◆ Task goal
Below are records; count the lines that contain "électrique" and state only that count.

◆ The records
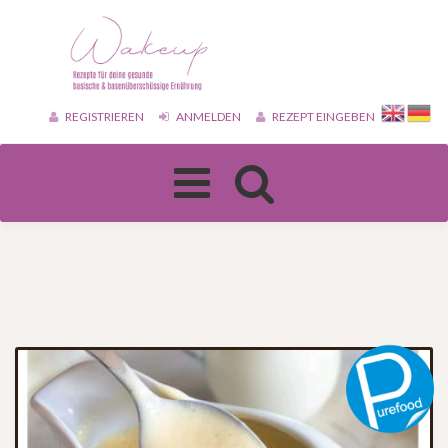
REGISTRIEREN
ANMELDEN
REZEPT EINGEBEN
Toggle
navigation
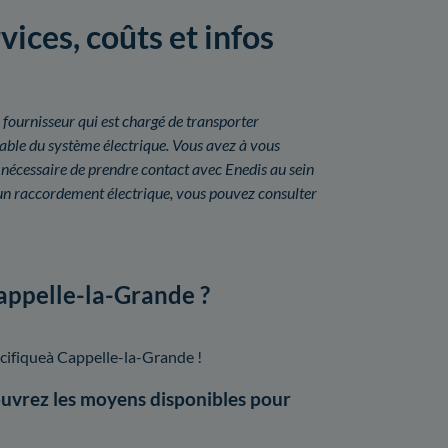
ices, coûts et infos
 fournisseur qui est chargé de transporter
onsable du système électrique. Vous avez à vous
 nécessaire de prendre contact avec Enedis au sein
un raccordement électrique, vous pouvez consulter
Cappelle-la-Grande ?
cifiqueà Cappelle-la-Grande !
uvrez les moyens disponibles pour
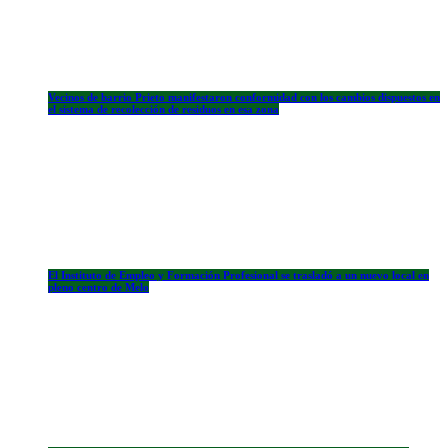
Vecinos de barrio Prieto manifestaron conformidad con los cambios dispuestos en
el sistema de recolección de residuos en esa zona
El Instituto de Empleo y Formación Profesional se trasladó a un nuevo local en
pleno centro de Melo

◆ Exercise output
2